A photo exhibition titled A Girl is Born is opening tomorrow in Georgia's capital that speaks out against gender-biased sex selection and support to raise public awareness of the importance of treating boys and girls equally.
Dina Oganova, a Georgian documentary photographer and recipient of various prestigious awards, is behind the exhibition that will open at 5pm tomorrow at the NATO and EU Information Centre Exhibition Hall, located at Freedom Square in Tbilisi.
The exhibition, which will run until November 27, was organised by the United Nations Population Fund (UNFPA) Georgia Country Office within the framework of the United Nations (UN) Joint Programme for Gender Equality, that's funded by the Swedish government.
The exhibition is dedicated to the 16 Days of Activism against Gender-Based Violence, as Georgia is among the countries where the problem still exists.
The author of the project recorded short quotes by family members to explain why equality is important for harmonious family relations. Photo by Dina Oganova.
A survey conducted by UNFPA in 2014 showed if a family in Georgia chose to have one child, 46 percent of citizens preferred the child to be a boy.
The photo exhibition features families from Tbilisi and eastern Kakheti region that only have daughters.

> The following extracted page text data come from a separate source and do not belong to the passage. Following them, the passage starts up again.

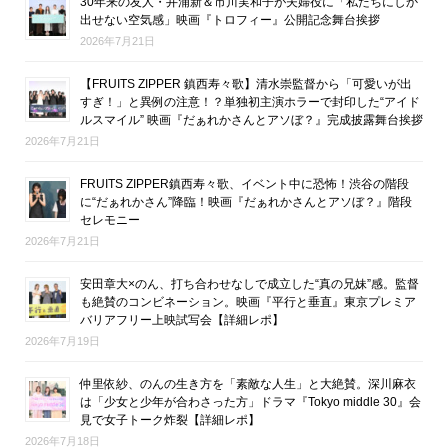
30年来の友人・井浦新＆市川実和子が夫婦役に「私たちにしか
出せない空気感」映画『トロフィー』公開記念舞台挨拶
2026年7月21日
【FRUITS ZIPPER 鎮西寿々歌】清水崇監督から「可愛いが出
すぎ！」と異例の注意！？単独初主演ホラーで封印した“アイド
ルスマイル” 映画『だぁれかさんとアソぼ？』完成披露舞台挨拶
2026年7月21日
FRUITS ZIPPER鎮西寿々歌、イベント中に恐怖！渋谷の階段
に“だぁれかさん”降臨！映画『だぁれかさんとアソぼ？』階段
セレモニー
2026年7月21日
安田章大×のん、打ち合わせなしで成立した“真の兄妹”感。監督
も絶賛のコンビネーション。映画『平行と垂直』東京プレミア
バリアフリー上映試写会【詳細レポ】
2026年7月19日
仲里依紗、のんの生き方を「素敵な人生」と大絶賛。深川麻衣
は「少女と少年が合わさった方」ドラマ『Tokyo middle 30』会
見で女子トーク炸裂【詳細レポ】
2026年7月18日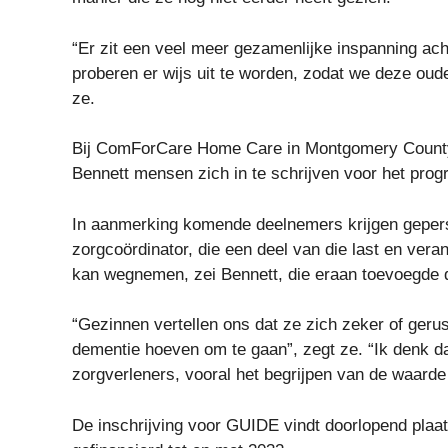
“Er zit een veel meer gezamenlijke inspanning ach
proberen er wijs uit te worden, zodat we deze ou
ze.
Bij ComForCare Home Care in Montgomery County 
Bennett mensen zich in te schrijven voor het pro
In aanmerking komende deelnemers krijgen gepers
zorgcoördinator, die een deel van die last en ver
kan wegnemen, zei Bennett, die eraan toevoegde da
“Gezinnen vertellen ons dat ze zich zeker of geru
dementie hoeven om te gaan”, zegt ze. “Ik denk d
zorgverleners, vooral het begrijpen van de waarde
De inschrijving voor GUIDE vindt doorlopend plaats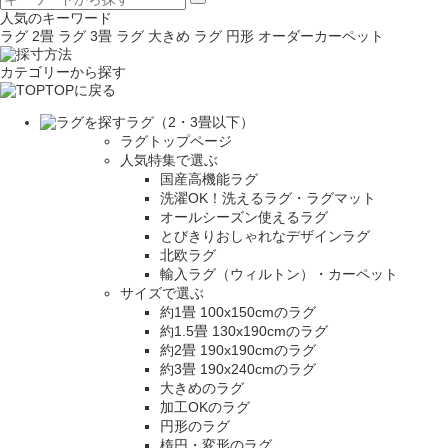
人気のキーワード
ラグ 2畳
ラグ 3畳
ラグ 大きめ
ラグ 円形
オーダーカーペット
カテゴリーから探す
TOPに戻る
ラグ（2・3畳以下）
ラグトップページ
人気特集で選ぶ
国産高機能ラグ
洗濯OK！洗えるラグ・ラグマット
オールシーズン使えるラグ
とびきりおしゃれなデザインラグ
北欧ラグ
輸入ラグ（ウィルトン）・カーペット
サイズで選ぶ
約1畳 100x150cmのラグ
約1.5畳 130x190cmのラグ
約2畳 190x190cmのラグ
約3畳 190x240cmのラグ
大きめのラグ
加工OKのラグ
円形のラグ
楕円・変形のラグ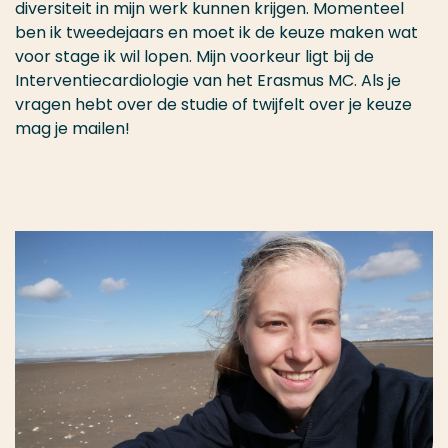
diversiteit in mijn werk kunnen krijgen. Momenteel
ben ik tweedejaars en moet ik de keuze maken wat
voor stage ik wil lopen. Mijn voorkeur ligt bij de
Interventiecardiologie van het Erasmus MC. Als je
vragen hebt over de studie of twijfelt over je keuze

The aim of the project is to raise public awareness of the importance of treating boys and girls equally, providing them with equal opportunities for development and empowerment for the benefit of the family, society and the country at large,” said UNFPA.
The woman behind the project has also recorded short quotes by family members of daughter-only families to explain why an equal approach is important for harmonious family relations and public development.
UNFPA said the "harmful practice” of gender biased sex selection negatively affected the country’s demographic situation and security.
The result of this practice in the long run is escalation of violence, economic regress and falling birth rates,” the organisation stated.
To help change society's mindset that boys were preferred over girls, UNFPA stressed it extremely important to firstly acknowledge the problem and start public discussions to change social standards and behaviours that lead to gender-biased sex selection.